So, parts of me may rot, but my brain will still be equal to the challenge of an Araucaria crossword. Inshallah.

Pretty things

I am not referring, of course, to the disintegrating figure of your Old Scrote, or even to the handsome hairless farmer next to me, but to the three Barn Owl chicks that we are holding.
At the time - about a week ago - the weather had been atrocious, so, not surprisingly, all three owlets were underweight. The farmer, who has access to a supply of dead day-old chicks, promised to send his wife down to the box first thing every morning to provide supplementary feeding. Let's hope they survive (I mean the owlets, tho I also hope that his marriage survives too).
And here they are in closeup. Nature doesn't get much cuter than this.

Tuesday, September 23, 2008

Mrs Trellis tut tuts

Bless the woman, once again she takes the pith out of the discussion:
Dear Terry Wogan, she writes, I cannot believe that a man of your calibration is worried about money. You must have made millions comparing the Eurovision Song Contest, etc, though I still don't know why they paid you so much, seeing that you didn't even have to sing or dance, just stand their mumbling.
I never talk about money. Mr Trellis, my late husband, left me well provisioned, mostly a shedful of garden tools and a collection of pictures that I would rather not talk about, but also a nifty sum from the Pru that keeps me in filo pastry and white cotton unmentionables, etc.
So I suggest you stop moaning about money and get yourself a proper job. If you are a dab hand at gardening, I might be able to put some work your way: it's a shame not to put all those garden tools to some use, and the exercise might get some of the belly off you.

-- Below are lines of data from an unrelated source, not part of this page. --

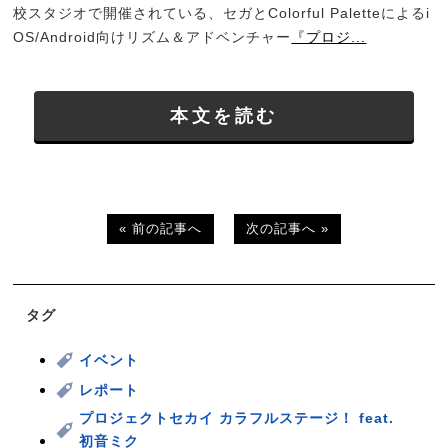
校スタジオで開催されている、セガとColorful Paletteによるi
OS/Android向けリズム＆アドベンチャー
『プロジ...
本文を読む
« 前の記事へ
次の記事へ »
タグ
イベント
レポート
プロジェクトセカイ カラフルステージ！ feat.
初音ミク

Money matters. Doesn't it?

Let's be vulgar and talk about money. Of course, in Britain, it's only the working class and the nobs who talk about money; the middle classes remain silent, eating off their Peter Rabbit plates and wiping their mouths on their serviettes.
You know how it is. You husband your resources and measure out your money, and then a storm of expenses rains down on you.
In the balmy days of Spring (Can you still remember those two days?), I committed to some redecoration of the house and some recarpeting, figuring that I could absorb that cost. About £2500. say.
But during the balmy days of August (I think there was one, but it was over by midday), I got an estimate from my dentist: work amounting to another £1500.
And today, my central heating boiler finally died on me (It had every right to: it's an external boiler and has had a rotten time of it out there in all weathers). Estimate still awaited for the replacement, but my plumber told me "not to expect much change out of £2500".
So, my aristo-proletarian friends, we are talking an estimated painful extraction from the Allsop coffers of around £6500 before the end of October, most of it unexpected.
Oh hell, it's only money. I just don't know how I'm going to break the news to my vintner.

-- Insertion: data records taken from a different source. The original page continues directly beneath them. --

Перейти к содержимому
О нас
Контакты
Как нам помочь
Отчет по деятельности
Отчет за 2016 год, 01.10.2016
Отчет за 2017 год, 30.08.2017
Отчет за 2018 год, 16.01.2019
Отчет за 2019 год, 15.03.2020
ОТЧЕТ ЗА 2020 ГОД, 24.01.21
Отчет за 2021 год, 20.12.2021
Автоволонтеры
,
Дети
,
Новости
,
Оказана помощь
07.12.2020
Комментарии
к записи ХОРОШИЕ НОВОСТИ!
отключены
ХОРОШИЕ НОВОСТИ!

Monday, September 22, 2008

Old Scrote Update

I had a lament today from my friend in Alaska that my blog has nothing about me in it lately. Oh dear, sorry. I will try to remedy that by dazzling you with recent happenings in my life:
I have been digging out rogue clumps of pendulous sedge in my garden
My central heating system has broken down
I have a verruca on the sole of my left foot
I have a new crown on upper right 5
Upper left 5 is sensitive, but my dentist cannot say why
I met a lady today with a stupendous bosom, I will never see her again. alas
I have finally understood about free radicals and anti-oxidants and intend to eat punnetloads of blueberries from now on.
All the birthdays in my family fall within the next six weeks and I have no idea what to do about them
There were 35 Greenfinches in my garden yesterday
The news about the Golden Oriole book is that there is no news. Maybe it will be out next Spring
I have discovered the convenience of fitted bottom sheets but have no idea [a] why they are slightly smaller than the mattress [b] how to fold them after laundering
My back problem persists, but I have no idea how to get rid of the embonpoint in front that is causing it
I have come to the realisation that it is much easier to lose friends than to make them
Plums are dear

Thursday, September 18, 2008

Rubik shmubik

Of course you are FAR too young to remember the Rubik Cube, a fiendish Hungarian invention that gave you carpal tunnel syndrome before that phrase had even been invented.
But I never had a problem with it:

Good for you, Your Majesty!

Don't misunderstand me, I find the razmatazz that accompanies the four-yearly Beauty Contest, sorry, Presidential Election, in the USA most endearing. What a lovely pair McCain and Palin make! The poor guy looks at her and DROOLS: he's going to die any moment now of a heart attack, but with a beatific smile on his face. No, I ain't got nothin' against the Presidential Election circus - it beats most of the soaps on TV into a cocked hat anyway.
It's just that I don't want it here.
We have a nice sensible monarchy that is a point of focus, provides an excuse for a bit of P and C (Pomp and Circumstance), keeps alive some of the more arcane features of English syntax, and it doesn't get in the way of serious government, whatever that is.
But the chattering classes in the metropolis have started to mutter about replacing the monarchy with a republican system. So - and I hope you will forgive for taking this action without consulting you first - I got on to HM (Her Majesty) and asked her what she was going to do about it.
I now have my answer....

It's your turn next, Mr A

My father died in June of a cerebral haemorrhage, three months after his 72nd birthday. My 72nd birthday was in June, so I figured that if I could live past the end of August, I was into extra time. And here I still am! Cheating the Grim Reaper. Every day a bonus. I can't tell you good I feel about this.
Or did, till last night.
My father had two children by his first marriage, Dennis and Doreen. Dennis is deceased, but Doreen (who has lived in Canada this last fifty years or so) is still going strong. She called me last night and we had a good chat about the price of plums, etc. And then, a propos of I know not what, mentioned that Dennis had had Alzheimer's. So, dammit, even if I avoid a stroke, I have gagadom to look forward to.
When working out which deal I should take for my pension, I investigated the longevity on both sides of my family, and discovered that the women all lived into their late eighties or early nineties, whereas the men mostly popped their clogs in their seventies.
So, methinks, it is time I developed my feminine side. At least that way I might give myself a few more years to exercise the corkscrew, if not the armadillo. But, no dirty cracks, this decision has nothing to do with the fact that I now wear pink undies. Damn, I just don't know how that red towel got in with the whites...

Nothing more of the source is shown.